The country's taste for other mood changing drugs is considerable. Millions alter their moods with amphetamines or related stimulants like Benzedrine or "bennies," once widely used as appetite suppressants in weight control programs. The "uppers" carry "street" names spawned by their subculture, evoking images as colorful as their rainbow hues: "copilots," "speeds," "crank," and the like.

But nicknames don't begin to describe the dangers of use, warn medical experts.

Still, millions choose to ignore the warnings, and relieve their anxieties with minor tranquilizers like Librium and Valium, or sedate their troubles with more powerful sedative phenobarbital or "purple hearts," Quaaludes or "ludes," and a host of other socalled "downers" with nicknames like "reds," "yellow jackets," "blues" and "rainbows."

Six million regularly slip into a dreamlike state of confusion and disoreintation through the deadly PCP or "angel dust," according to government figures. And a small, growing number of upper middle class young professional often gather at chic parties to "snort" thin lines of the white powder up their nsotrils: cocaine.

Sociologists, psychologists and other experts says such trends are troublesome and worry about the millions who spend their days flying high. The country's 93 million drinkers and 65 million tobacco smokers are using drugs, too, even though their use is within the law.

To the extent that use of drugs overlaps, authorities aren't sure how many people are involved. What they are certain about, though, is that millions more are taking pills from their medicine cabinet on doctors' orders and gobbling them at an astonishing rate.

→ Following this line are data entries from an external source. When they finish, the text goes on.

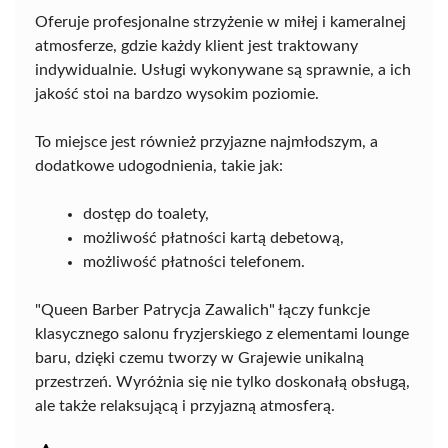
Oferuje profesjonalne strzyżenie w miłej i kameralnej
atmosferze, gdzie każdy klient jest traktowany
indywidualnie. Usługi wykonywane są sprawnie, a ich
jakość stoi na bardzo wysokim poziomie.
To miejsce jest również przyjazne najmłodszym, a
dodatkowe udogodnienia, takie jak:
dostęp do toalety,
możliwość płatności kartą debetową,
możliwość płatności telefonem.
"Queen Barber Patrycja Zawalich" łączy funkcje
klasycznego salonu fryzjerskiego z elementami lounge
baru, dzięki czemu tworzy w Grajewie unikalną
przestrzeń. Wyróżnia się nie tylko doskonałą obsługą,
ale także relaksującą i przyjazną atmosferą.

The lines between drug use and misuse are blurry, and according to a February report of medical experts impaneled by the President's Commission on Mental Health, the "overwhelming majrity" of "psychoactive," or "mind-altering" drug users are classified as "experimental, recreational or circumstantial" and don't threaten themselves or others.

That is not to say that dabbling with drugs for "fun" or "recreation" is rsk-free. Emergency rooms still treat many cases of drug overdose, and the number of car smash-ups, and other accidental injury and deaths caused by drugs is impossible to determine.

When it comes to $100-a-gram cocaine - an amount, it is said, that two people can easily use in an evening - the high cost of getting high appears to rapidly cut into indulgence.

The widespread use of marijuana and, to a lesser extent, cocaine, has put America on the map of a cultural phenomenon whose roots go back to 2525 B.C. and ancient China, where doctors prescribed cannabis or marijuana medicine.

When it reached 19th century England, Queen Victoria is said to have used it to relieve the pain of menstrual cramps. A significant influx of the weed crossed the Mexican border into the U.S. with migrant workers around 1900, and three decades later the government tried to warn the country against its use with movies like "Reefer Madness." College students in the '60s adopted "grass" as their drug of protest and pleasure, and it use skyrocketed along with the Age of Aquarius.

It was not until the 1960s, says Dr. Lester Grinspoon, associate professor of psychiatry at Harvard Medical School and a cocaine expert, that cocaine was adopted as the "champagne of illicit drugs."